Start of Dataset content
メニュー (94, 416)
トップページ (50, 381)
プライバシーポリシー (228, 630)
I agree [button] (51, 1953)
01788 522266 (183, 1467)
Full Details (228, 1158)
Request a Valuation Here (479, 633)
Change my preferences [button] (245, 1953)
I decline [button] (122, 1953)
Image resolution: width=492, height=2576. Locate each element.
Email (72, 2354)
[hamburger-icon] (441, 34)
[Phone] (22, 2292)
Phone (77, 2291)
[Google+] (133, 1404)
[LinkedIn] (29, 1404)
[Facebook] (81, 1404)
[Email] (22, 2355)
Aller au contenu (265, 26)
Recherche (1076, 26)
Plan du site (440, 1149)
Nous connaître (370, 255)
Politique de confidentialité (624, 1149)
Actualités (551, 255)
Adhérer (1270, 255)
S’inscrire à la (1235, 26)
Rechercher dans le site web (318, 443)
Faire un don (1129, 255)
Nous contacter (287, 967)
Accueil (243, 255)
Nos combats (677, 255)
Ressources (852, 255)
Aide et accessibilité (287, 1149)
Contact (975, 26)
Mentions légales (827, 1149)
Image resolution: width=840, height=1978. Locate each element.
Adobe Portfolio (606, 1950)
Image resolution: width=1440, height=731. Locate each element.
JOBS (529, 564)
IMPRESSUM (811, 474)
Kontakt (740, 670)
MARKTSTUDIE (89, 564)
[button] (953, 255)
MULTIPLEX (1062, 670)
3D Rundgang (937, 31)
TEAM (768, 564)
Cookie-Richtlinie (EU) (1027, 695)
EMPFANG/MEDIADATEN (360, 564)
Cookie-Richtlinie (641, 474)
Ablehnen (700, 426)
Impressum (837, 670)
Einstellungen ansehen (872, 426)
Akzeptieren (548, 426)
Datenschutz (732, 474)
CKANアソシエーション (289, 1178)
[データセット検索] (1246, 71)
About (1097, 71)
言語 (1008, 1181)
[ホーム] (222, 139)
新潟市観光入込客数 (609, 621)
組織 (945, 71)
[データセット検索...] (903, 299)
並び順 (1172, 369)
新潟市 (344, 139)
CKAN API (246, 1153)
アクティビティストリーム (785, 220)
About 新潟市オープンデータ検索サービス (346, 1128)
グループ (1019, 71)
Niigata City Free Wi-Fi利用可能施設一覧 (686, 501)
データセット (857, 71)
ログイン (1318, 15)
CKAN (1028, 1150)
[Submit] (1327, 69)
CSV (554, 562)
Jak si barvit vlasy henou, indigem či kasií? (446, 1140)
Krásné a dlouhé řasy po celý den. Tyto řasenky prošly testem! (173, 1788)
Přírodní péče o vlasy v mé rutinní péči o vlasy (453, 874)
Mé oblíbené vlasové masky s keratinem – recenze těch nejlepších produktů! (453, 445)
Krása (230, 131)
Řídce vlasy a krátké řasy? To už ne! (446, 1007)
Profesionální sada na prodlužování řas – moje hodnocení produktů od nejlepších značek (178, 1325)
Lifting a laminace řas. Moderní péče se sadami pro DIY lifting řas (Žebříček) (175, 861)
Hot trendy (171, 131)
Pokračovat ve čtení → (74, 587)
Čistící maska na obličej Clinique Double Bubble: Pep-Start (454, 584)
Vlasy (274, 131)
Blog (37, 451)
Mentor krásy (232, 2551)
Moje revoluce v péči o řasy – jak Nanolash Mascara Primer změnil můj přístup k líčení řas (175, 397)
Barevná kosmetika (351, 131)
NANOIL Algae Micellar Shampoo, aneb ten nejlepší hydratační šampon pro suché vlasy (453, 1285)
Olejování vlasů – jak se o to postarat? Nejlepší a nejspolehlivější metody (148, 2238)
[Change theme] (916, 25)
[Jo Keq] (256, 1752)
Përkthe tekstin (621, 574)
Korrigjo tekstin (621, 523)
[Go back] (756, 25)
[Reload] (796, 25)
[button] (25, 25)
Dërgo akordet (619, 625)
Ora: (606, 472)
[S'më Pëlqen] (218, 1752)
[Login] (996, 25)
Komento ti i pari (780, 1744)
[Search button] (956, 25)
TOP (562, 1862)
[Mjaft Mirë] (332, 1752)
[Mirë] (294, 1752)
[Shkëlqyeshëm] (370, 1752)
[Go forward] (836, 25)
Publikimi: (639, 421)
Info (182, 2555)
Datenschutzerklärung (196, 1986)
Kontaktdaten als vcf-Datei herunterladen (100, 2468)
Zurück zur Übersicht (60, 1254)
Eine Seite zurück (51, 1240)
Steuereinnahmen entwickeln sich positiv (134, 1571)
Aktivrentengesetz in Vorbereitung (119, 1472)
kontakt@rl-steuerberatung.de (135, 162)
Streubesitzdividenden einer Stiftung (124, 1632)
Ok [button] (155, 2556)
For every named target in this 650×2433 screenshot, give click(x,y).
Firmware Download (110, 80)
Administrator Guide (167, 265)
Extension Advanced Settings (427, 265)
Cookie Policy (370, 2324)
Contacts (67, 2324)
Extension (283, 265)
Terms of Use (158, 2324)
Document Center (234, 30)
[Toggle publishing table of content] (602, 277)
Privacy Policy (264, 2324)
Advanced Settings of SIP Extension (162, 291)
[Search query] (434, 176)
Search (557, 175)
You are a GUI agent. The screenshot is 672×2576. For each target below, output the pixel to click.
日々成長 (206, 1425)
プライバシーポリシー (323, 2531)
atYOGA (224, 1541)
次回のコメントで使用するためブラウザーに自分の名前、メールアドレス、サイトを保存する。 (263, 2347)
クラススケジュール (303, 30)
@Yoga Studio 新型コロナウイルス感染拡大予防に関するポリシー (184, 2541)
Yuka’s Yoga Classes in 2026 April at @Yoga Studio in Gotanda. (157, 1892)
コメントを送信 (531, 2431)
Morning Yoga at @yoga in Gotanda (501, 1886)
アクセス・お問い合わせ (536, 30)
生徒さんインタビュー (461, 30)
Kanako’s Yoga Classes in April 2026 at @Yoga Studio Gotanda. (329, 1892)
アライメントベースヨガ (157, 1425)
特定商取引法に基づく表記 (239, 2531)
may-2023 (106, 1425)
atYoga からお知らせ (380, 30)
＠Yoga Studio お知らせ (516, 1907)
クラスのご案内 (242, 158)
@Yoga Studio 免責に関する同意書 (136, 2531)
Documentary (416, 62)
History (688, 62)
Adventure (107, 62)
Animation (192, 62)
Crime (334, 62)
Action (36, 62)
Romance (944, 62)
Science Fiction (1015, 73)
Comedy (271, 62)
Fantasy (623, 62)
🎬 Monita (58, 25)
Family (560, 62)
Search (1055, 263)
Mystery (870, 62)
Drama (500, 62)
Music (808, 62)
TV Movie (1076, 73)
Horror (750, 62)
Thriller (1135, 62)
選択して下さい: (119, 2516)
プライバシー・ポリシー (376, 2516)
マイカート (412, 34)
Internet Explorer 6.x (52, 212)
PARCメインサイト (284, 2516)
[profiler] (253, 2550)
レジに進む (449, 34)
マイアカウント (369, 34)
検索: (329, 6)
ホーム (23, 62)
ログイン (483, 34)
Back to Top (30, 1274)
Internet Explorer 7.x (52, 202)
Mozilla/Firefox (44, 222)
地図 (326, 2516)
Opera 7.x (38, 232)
End of Dataset content
Repeat the lines from the first one in the records through the line containing "Aller au contenu (265, 26)", exactly as written, and nothing else.

メニュー (94, 416)
トップページ (50, 381)
プライバシーポリシー (228, 630)
I agree [button] (51, 1953)
01788 522266 (183, 1467)
Full Details (228, 1158)
Request a Valuation Here (479, 633)
Change my preferences [button] (245, 1953)
I decline [button] (122, 1953)
Image resolution: width=492, height=2576. Locate each element.
Email (72, 2354)
[hamburger-icon] (441, 34)
[Phone] (22, 2292)
Phone (77, 2291)
[Google+] (133, 1404)
[LinkedIn] (29, 1404)
[Facebook] (81, 1404)
[Email] (22, 2355)
Aller au contenu (265, 26)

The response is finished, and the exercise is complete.